=== Section Start ===
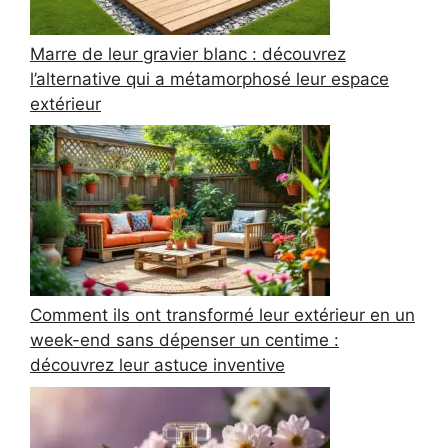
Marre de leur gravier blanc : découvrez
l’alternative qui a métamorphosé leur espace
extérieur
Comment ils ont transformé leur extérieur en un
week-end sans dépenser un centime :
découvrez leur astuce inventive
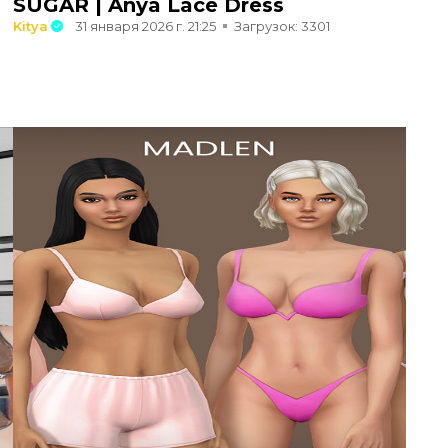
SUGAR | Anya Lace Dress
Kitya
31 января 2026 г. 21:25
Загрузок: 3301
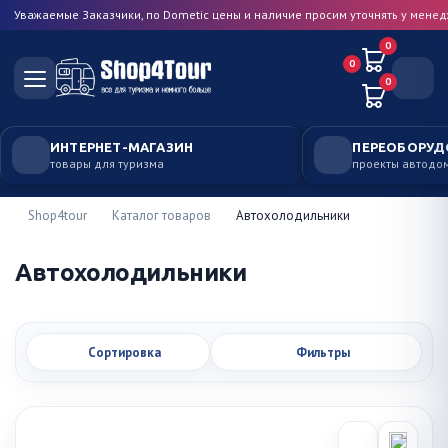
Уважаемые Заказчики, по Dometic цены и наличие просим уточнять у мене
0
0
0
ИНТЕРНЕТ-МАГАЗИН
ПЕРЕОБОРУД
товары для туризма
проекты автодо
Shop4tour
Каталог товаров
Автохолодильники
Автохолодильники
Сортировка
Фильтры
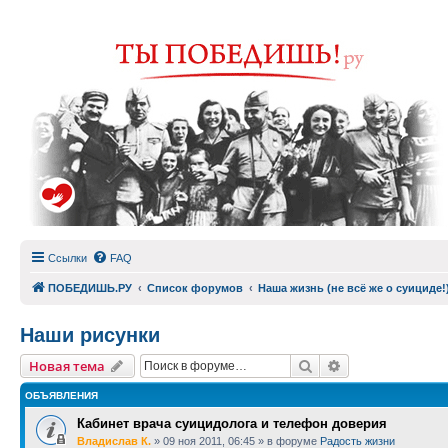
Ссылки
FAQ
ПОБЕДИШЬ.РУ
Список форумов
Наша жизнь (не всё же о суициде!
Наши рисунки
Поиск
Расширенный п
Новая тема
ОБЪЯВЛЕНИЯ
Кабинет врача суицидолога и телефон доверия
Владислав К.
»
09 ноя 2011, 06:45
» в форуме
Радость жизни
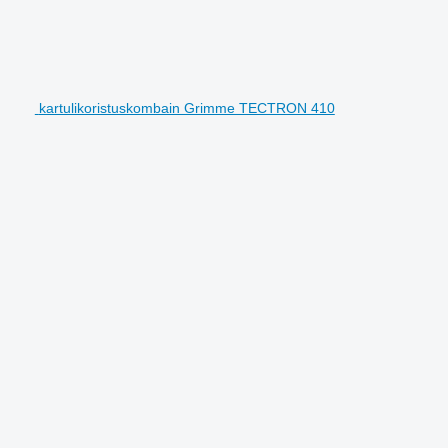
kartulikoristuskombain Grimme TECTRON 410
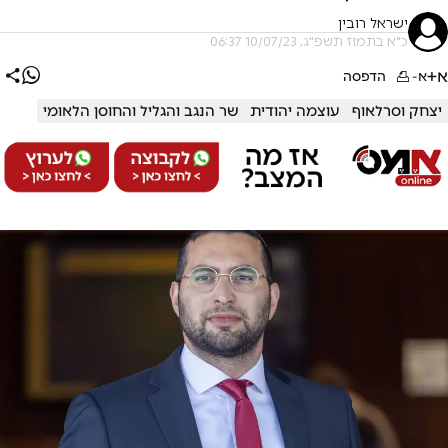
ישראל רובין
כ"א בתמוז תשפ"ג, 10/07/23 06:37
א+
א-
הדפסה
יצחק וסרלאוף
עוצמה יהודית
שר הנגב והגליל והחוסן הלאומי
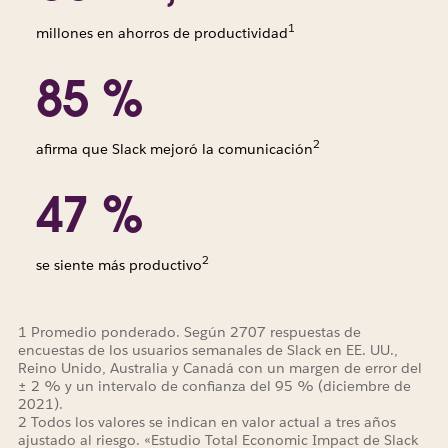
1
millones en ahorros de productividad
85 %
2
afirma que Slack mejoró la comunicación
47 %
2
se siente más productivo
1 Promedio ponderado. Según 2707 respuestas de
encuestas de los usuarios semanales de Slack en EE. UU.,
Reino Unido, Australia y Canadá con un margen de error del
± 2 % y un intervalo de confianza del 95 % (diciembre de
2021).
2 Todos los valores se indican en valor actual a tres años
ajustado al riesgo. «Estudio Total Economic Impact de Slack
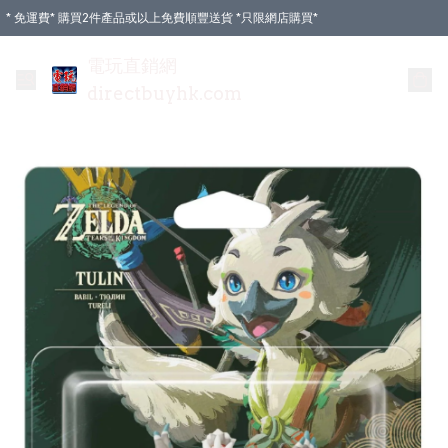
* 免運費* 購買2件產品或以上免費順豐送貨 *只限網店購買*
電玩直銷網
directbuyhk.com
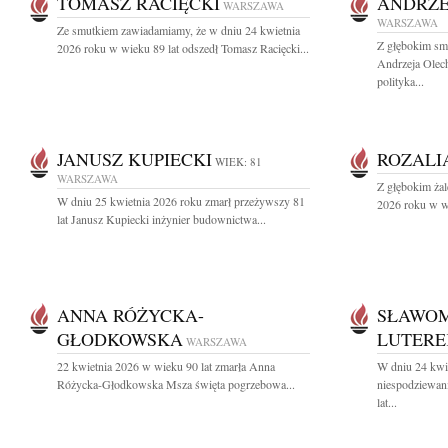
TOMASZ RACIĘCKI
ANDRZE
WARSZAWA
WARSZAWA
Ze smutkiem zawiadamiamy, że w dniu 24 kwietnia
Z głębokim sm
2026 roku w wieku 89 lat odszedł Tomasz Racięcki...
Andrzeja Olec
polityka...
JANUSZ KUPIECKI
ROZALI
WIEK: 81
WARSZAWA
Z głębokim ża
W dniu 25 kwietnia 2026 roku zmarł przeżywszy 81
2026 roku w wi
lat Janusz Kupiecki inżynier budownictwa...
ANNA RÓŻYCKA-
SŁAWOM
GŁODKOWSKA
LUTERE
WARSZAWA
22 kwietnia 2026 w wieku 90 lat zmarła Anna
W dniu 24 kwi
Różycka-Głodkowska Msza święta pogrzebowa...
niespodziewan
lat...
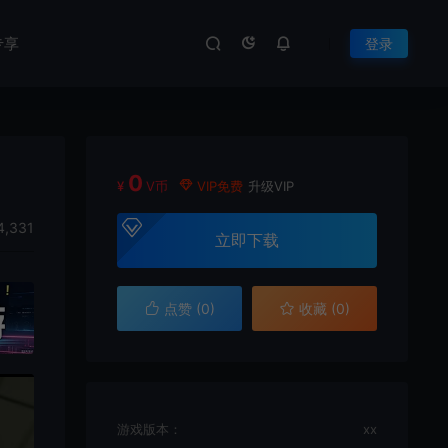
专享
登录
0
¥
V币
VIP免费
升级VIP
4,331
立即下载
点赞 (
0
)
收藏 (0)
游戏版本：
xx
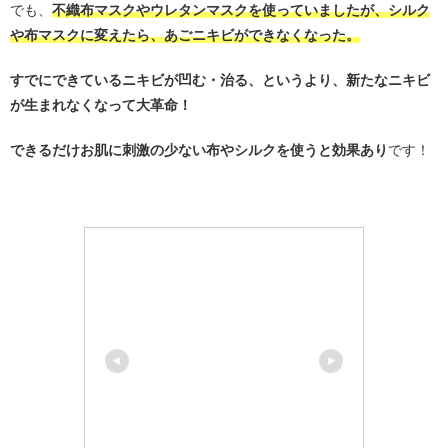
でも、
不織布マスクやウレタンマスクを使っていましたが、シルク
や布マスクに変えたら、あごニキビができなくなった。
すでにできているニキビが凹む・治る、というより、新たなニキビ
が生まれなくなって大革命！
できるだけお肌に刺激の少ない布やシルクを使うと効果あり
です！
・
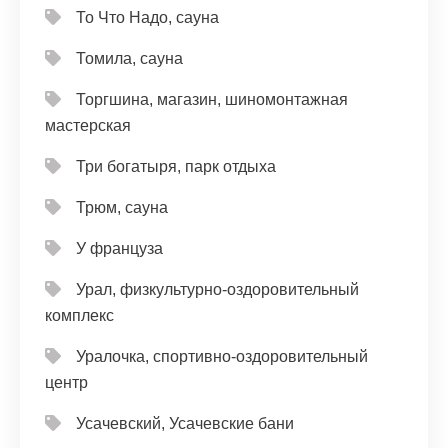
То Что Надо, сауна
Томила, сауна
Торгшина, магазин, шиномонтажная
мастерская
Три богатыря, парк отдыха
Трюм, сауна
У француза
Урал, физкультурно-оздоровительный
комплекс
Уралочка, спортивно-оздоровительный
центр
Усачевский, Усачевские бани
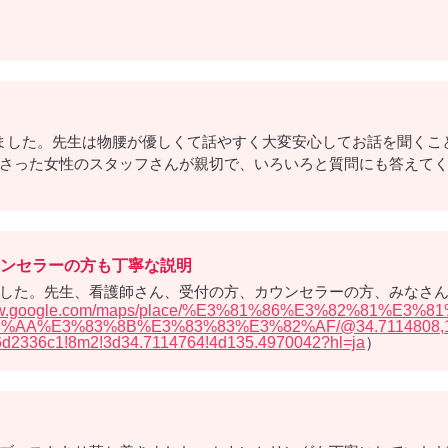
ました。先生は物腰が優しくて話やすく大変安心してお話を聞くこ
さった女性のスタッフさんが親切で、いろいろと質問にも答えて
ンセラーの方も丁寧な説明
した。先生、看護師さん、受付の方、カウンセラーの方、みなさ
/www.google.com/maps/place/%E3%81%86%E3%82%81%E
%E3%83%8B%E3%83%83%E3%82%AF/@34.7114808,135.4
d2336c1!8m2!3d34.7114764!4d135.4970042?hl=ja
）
=== Section End ===
=== Section Start ===
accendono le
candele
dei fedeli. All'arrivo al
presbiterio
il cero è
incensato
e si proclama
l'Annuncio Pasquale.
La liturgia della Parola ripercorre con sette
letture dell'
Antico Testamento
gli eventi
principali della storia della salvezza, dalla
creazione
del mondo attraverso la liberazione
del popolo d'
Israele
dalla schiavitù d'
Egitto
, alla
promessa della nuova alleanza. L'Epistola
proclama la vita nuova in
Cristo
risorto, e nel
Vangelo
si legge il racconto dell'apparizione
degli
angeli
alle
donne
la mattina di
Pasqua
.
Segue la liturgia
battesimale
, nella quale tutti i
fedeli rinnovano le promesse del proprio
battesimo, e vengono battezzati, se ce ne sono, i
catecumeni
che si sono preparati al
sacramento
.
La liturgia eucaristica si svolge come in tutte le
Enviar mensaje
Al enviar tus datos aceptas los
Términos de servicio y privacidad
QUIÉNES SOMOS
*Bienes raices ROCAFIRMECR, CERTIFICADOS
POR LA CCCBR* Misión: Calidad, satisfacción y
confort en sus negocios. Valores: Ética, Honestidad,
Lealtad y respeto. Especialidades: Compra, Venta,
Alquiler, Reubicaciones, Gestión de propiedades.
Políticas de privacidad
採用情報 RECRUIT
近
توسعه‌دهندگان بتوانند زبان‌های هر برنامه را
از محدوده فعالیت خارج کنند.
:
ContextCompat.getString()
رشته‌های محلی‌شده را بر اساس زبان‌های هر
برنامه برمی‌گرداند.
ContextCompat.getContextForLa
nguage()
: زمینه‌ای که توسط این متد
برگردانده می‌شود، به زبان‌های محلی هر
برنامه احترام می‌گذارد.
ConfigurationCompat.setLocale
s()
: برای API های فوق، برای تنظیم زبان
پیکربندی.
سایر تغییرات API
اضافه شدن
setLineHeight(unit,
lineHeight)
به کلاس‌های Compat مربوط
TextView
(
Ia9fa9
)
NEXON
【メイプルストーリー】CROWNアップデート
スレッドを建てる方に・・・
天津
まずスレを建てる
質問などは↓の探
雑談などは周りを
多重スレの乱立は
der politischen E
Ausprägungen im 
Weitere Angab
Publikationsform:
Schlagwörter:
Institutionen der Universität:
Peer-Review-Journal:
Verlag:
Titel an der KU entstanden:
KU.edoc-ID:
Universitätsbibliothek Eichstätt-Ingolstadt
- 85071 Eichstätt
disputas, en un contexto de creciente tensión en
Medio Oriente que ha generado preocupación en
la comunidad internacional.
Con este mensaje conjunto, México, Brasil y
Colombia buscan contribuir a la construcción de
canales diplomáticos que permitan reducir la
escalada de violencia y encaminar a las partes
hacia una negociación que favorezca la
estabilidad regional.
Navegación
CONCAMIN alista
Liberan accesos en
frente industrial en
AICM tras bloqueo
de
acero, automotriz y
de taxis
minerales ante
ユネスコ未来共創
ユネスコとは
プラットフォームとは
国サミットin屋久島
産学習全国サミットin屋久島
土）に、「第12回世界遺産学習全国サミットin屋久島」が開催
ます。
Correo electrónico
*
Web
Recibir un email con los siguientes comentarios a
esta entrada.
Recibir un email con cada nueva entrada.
=== Section End ===
Look above for the line holding "escalada de violencia". Print it and every line after it, exactly, through the line holding "Recibir un email con cada nueva entrada.".

escalada de violencia y encaminar a las partes
hacia una negociación que favorezca la
estabilidad regional.
Navegación
CONCAMIN alista
Liberan accesos en
frente industrial en
AICM tras bloqueo
de
acero, automotriz y
de taxis
minerales ante
ユネスコ未来共創
ユネスコとは
プラットフォームとは
国サミットin屋久島
産学習全国サミットin屋久島
土）に、「第12回世界遺産学習全国サミットin屋久島」が開催
ます。
Correo electrónico
*
Web
Recibir un email con los siguientes comentarios a
esta entrada.
Recibir un email con cada nueva entrada.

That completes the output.